Fresh faces and new priorities on Capitol Hill.
This year has been all about change in the federal sector. There's a new administration in town, and that has meant new appointees, policies and management approaches. Across government, managers and executives are adjusting to new political bosses and working to implement Obama administration priorities. It's all part of the critical process of showing that the bureaucracy, at its core, exists to implement the will of the people, as reflected in the priorities of their elected leaders.
Of course, most of those elected officials actually toil on the other end of Pennsylvania Avenue from where President Obama lives.
In two feature stories in this issue, we focus on emerging leaders on Capitol Hill. Alyssa Rosenberg profiles Reps. Stephen Lynch, D-Mass.; John Sarbanes, D-Md.; and Gerry Connolly, D-Va. All three are relatively new to Congress-and very new to the process of overseeing federal workforce issues. And, of course, they share the same political party affiliation.
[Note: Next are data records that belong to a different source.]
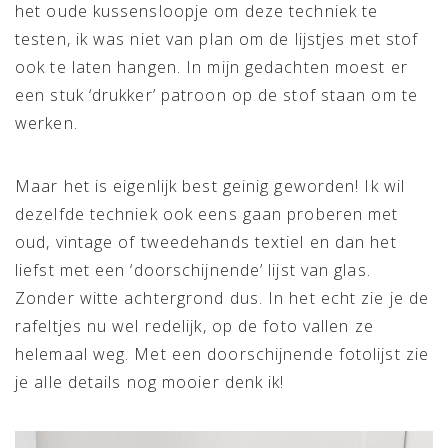
het oude kussensloopje om deze techniek te
testen, ik was niet van plan om de lijstjes met stof
ook te laten hangen. In mijn gedachten moest er
een stuk ‘drukker’ patroon op de stof staan om te
werken.
Maar het is eigenlijk best geinig geworden! Ik wil
dezelfde techniek ook eens gaan proberen met
oud, vintage of tweedehands textiel en dan het
liefst met een ‘doorschijnende’ lijst van glas.
Zonder witte achtergrond dus. In het echt zie je de
rafeltjes nu wel redelijk, op de foto vallen ze
helemaal weg. Met een doorschijnende fotolijst zie
je alle details nog mooier denk ik!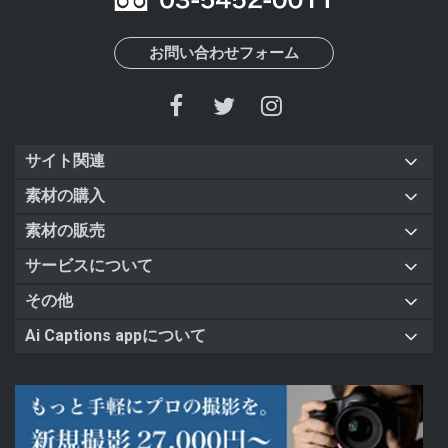
お問い合わせフォーム
サイト関連
素材の購入
素材の販売
サービスについて
その他
Ai Captions appについて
But they have more in common than that. Each is steeped in public service issues. In Lynch's case, it's because more than a dozen of his immediate and extended family members have worked for the U.S. Postal Service. Sarbanes is the son of a man who represented thousands of federal civil servants in the Senate for 30 years, and has state government experience of his own. Connolly spent a decade as a congressional staffer before steadily working his way up the ranks in the government of Fairfax County. There he focused, among other things, on converting the county to a paybanding system aimed at tying employee compensation more closely to job performance.
Meanwhile, Elizabeth Newell reports that when it comes to federal management, a different set of congressional leaders is emerging. Rep. Edolphus Towns, D-N.Y., spent almost 27 years toiling behind the scenes on management issues before stepping up to lead the House Oversight and Government Reform Committee.
On the same panel, Rep. Darrell Issa, R-Calif., has come out from behind the shadows of former committee chairman Tom Davis, R-Va., to be its leading conservative voice. In the Senate, Claire McCaskill, D-Mo., is leveraging her experience as a state auditor to engage in some serious number-crunching as head of the new Subcommittee on Contracting Oversight.
Many of these lawmakers support key elements of Obama's management agenda. Not surprisingly, they especially like his expressed commitment to transparency in government operations. You can bet that when it comes to flexing their oversight muscles, they will put that commitment to the test.